╭─ Input

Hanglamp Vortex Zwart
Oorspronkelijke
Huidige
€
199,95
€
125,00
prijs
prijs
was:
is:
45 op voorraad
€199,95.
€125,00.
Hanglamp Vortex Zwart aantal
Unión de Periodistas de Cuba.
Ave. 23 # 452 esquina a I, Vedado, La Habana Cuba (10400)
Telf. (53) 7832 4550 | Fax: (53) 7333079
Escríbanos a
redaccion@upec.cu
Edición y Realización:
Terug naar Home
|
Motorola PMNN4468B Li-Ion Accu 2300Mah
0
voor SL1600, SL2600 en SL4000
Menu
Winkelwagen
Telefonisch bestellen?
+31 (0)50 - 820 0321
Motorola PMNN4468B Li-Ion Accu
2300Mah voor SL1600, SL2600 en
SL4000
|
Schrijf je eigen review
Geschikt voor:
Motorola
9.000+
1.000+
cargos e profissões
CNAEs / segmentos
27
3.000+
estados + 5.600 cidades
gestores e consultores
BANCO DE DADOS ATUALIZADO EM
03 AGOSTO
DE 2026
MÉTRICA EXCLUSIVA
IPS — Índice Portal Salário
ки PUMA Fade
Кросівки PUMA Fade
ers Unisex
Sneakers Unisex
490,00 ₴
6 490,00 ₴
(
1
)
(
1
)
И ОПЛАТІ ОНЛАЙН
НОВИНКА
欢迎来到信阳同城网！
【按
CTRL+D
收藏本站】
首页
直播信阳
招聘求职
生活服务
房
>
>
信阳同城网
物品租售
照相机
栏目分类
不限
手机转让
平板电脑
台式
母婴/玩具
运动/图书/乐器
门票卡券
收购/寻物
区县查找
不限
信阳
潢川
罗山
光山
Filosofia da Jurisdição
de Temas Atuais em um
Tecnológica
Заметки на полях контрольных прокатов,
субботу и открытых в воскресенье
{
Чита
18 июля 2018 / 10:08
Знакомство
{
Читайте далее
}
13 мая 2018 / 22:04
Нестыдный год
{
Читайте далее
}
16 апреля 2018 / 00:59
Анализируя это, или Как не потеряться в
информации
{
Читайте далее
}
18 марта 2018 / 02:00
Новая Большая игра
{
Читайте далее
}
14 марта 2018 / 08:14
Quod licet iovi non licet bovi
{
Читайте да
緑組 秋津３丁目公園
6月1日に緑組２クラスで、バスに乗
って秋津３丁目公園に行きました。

╰─

> **What is being asked**: Look through the data above and return each line where the string "Vortex" occurs.

> **Output for this exercise**:
Hanglamp Vortex Zwart
Hanglamp Vortex Zwart aantal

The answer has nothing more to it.